Rent-Seeking, Price-Taking Competition, Paul Romer, and the History of Economic Thought
Mark Thoma directs us to Paul Romer. And Paul Romer gets remarkably exercised about George Stigler’s long and successful war against the use of the theory of monopolistic competition in economics, with its consequence that even today we have “scientifically unacceptable” people who say:
We will never, as a matter of principle, consider a model in which there are ever any monopolies. We will dogmatically stick only to models of price-taking competition…
From my perspective it is not the contemporary implications of this train of thought for growth theory that are important–for as best I can tell there are people who write growth models where every market has price-taking competition but there is nobody outside who reads them–but rather the historical implications of this train of thought for industrial organization, antitrust, and the rise of the rent seeking sector in the American economy.
I eagerly want to read and hope to see more work in this area.
And there is something to be written about people who employ arguments based on ideological triggers. For them, certain arguments have force only when they lead to ideologically-convenient conclusions. We see this perhaps most strikingly in the Neoconservatives. Their core argument that government needs to be cautious, hesitant, and to focus on nudges rather than commands because (a) implementation is very hard, and general equilibrium effects are (b) often very large and (c) always very hard to predict. But, somehow, this argument applies only when the government is attempting to secure the natural rights of African-Americans, or women, or homosexuals. When the government is trying to stomp Commies or Arabs then, by contrast, they gravitate to arguments for an aggressive forward policy to secure “democracy”. Max Weber dealt with such people in his day: His line was: “the materialist interpretation of history is not a streetcar that one can get off of anywhere one likes.“
And, yes, all of what I call “Chicago Economics” does seem to be like that today–although very little of it was back in the 1930s…
Via Mark Thoma, Paul Romer:
…has to be judged a failure from a scientific perspective. In particular–and I apologize if this relies too much on the jargon of our field–monopolistic competition turns out to be just the tool for understanding…. (It also turns out to be the tool for understanding international trade, economic geography, and macroeconomics.) But there has been a series of models that are associated with the University of Chicago–from what some people call the freshwater camp in macroeconomics–that are continuing a fight that George Stigler started in the 1930s to keep monopolistic competition from being used in economics. It is hard to explain to an outsider why a whole group of economists have ended up on the wrong side of scientific progress, resisting the direction that all of modern economic theory is taking, but they are.
In the economics of ideas, we have to be willing to at least consider the possibility that someone could have some control over an idea, hence some monopoly power associated with ideas.
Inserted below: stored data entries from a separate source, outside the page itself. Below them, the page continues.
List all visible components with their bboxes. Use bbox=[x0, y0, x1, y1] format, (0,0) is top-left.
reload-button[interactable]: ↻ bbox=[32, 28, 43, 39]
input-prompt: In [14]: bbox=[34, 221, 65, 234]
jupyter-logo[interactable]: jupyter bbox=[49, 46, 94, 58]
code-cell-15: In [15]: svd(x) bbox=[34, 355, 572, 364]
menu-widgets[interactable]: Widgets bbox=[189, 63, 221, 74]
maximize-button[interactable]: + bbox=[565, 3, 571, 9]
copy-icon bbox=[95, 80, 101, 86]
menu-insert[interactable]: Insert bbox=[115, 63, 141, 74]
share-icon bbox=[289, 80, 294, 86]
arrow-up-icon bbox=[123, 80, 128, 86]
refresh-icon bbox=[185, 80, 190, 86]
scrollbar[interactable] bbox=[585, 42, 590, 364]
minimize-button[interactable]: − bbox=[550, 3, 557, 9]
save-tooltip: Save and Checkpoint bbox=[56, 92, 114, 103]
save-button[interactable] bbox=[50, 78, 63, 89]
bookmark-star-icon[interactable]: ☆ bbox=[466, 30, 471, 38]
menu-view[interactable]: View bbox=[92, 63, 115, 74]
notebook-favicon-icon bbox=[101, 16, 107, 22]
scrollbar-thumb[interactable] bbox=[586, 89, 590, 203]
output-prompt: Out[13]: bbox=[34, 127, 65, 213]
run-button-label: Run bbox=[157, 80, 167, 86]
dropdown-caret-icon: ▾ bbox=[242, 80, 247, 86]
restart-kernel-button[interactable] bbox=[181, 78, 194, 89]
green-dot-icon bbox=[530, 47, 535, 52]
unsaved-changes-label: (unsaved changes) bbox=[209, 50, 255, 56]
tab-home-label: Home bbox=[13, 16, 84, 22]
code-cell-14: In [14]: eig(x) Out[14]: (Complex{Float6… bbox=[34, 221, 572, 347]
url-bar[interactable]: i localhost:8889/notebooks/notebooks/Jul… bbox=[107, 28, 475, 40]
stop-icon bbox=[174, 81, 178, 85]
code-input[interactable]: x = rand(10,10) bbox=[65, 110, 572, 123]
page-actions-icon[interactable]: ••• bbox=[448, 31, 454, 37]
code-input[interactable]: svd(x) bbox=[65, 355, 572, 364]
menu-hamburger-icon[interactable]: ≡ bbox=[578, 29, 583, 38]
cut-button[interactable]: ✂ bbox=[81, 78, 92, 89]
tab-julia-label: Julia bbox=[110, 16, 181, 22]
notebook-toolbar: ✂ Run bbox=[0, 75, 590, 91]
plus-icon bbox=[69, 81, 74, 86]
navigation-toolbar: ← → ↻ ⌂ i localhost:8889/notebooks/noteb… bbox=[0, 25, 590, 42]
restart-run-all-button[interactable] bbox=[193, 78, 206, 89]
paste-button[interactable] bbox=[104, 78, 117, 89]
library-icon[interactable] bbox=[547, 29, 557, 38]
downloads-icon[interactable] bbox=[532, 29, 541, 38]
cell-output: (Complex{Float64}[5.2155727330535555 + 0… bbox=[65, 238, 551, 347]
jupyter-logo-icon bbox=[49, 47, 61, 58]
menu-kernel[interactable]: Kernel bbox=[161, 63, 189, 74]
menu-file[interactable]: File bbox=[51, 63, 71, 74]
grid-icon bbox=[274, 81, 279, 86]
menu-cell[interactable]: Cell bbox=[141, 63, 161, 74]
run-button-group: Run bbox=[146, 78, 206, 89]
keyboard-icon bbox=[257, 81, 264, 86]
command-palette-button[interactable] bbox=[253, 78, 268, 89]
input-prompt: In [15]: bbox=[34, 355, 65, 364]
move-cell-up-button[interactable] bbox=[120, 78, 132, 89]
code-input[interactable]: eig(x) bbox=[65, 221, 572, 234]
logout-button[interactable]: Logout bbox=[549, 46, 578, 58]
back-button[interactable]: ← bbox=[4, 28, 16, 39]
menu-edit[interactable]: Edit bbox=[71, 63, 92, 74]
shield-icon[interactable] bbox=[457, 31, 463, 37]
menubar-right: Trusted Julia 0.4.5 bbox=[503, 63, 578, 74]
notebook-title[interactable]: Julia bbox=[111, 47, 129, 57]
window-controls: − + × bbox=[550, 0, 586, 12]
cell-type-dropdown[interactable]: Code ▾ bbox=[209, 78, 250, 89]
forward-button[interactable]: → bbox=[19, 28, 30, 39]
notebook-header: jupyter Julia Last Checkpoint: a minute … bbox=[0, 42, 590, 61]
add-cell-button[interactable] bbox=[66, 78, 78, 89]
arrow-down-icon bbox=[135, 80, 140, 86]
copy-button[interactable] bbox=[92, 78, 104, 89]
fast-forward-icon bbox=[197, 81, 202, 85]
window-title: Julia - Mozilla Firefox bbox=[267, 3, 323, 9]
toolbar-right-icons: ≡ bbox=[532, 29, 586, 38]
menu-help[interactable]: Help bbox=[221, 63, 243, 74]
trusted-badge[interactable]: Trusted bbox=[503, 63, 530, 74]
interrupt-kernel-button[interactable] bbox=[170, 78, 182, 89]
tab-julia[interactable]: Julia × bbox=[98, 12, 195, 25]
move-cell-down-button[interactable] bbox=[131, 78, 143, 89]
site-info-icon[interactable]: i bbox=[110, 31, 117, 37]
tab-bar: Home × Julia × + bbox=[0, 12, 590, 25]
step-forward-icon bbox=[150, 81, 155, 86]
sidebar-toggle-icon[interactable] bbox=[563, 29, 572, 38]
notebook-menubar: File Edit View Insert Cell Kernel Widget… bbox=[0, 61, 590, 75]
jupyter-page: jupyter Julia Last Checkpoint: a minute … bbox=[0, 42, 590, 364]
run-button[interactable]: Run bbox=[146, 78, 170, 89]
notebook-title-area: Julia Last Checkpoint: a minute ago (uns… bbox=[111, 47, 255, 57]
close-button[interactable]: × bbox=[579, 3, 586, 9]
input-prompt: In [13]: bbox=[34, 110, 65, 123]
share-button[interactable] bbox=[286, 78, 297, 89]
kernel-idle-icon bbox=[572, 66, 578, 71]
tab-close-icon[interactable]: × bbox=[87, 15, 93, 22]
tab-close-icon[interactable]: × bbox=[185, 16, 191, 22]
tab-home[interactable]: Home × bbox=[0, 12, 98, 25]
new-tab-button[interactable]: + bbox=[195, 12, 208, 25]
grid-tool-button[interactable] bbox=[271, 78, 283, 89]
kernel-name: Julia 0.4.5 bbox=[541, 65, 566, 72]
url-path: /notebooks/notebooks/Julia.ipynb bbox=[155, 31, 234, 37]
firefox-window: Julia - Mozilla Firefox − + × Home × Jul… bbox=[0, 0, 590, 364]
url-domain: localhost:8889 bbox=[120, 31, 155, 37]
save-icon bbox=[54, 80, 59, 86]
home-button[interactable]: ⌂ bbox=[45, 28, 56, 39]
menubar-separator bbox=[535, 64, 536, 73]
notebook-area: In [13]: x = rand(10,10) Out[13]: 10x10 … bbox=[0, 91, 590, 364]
This could come from patent or a copyright. It could also come from secrecy. Then we can ask if it is a good idea or a bad idea to have more intellectual property rights or more protection of ownership of ideas. We know that the answer here is mixed. Sometimes some amount of it can be good, but it can also be harmful if the property rights are too strong or are given to the wrong types of ideas. But if you don’t even allow for the possibility of ex post monopoly rents from the discovery of ideas, you can’t even ask the question.
So it is scientifically unacceptable to have people who say:
We will never, as a matter of principle, consider a model in which there are ever any monopolies. We will dogmatically stick only to models of price-taking competition.
I think this an untenable scientific stance. I don’t think that this critique is going to reignite interest in growth theory. But like I said, when it’s time for interest to come back, somebody have a new take on growth theory, and work in this area will start again. But in the meantime, we have to stop tolerating work that is scientifically unjustifiable.